Similarly, she was deemed “problematic” and “anti-feminist” after she revealed in a video that she fantasised about being the housewife of a rich husband. The comment, which was said casually in the middle of a video, did not appear serious. Even if it did, who cares? The entire point of feminism is that women can choose what they want in life. Ashley’s brand was built on being fiercely independent, so calling her anti-feminist seemed belittling and malicious.

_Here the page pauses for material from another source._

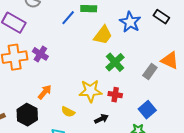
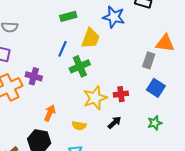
blue line: (68, 18) -> (62, 49), moved
green cross: (115, 62) -> (80, 66), moved, turned 36
blue square: (147, 110) -> (156, 88), moved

As Ashley began to face criticism, pages about her on Reddit and Guru Gossiper began to appear, with users finding and posting her surname, parents’ names, occupations, salaries and places of birth. In the final video Ashley posted to YouTube, she mentioned she was currently dealing with a stalker. Most stalking victims are women; according to the National Intimate Partner and Sexual Violence Survey, approximately 1 in 6 women experience stalking during their lifetime, in comparison to 1 in 17 men. Social media has made it even easier for women to be stalked and harassed, further adding to the sexist abuse women are unable to escape on and offline.
Almost two and a half years after her last YouTube video was posted, the comment section is still active, full of people wishing Ashley well and saying how much they miss her videos. Despite this, Ashley still faces harassment from overcritical followers on Instagram. From being hounded for “promoting” smoking after posting a photo holding a cigarette to people being upset that she is no longer “relatable” for wearing designer brands and exceeding in the fashion industry. Women are unable to escape judgement and demonisation, and cyber sexism and misogyny online need direct action.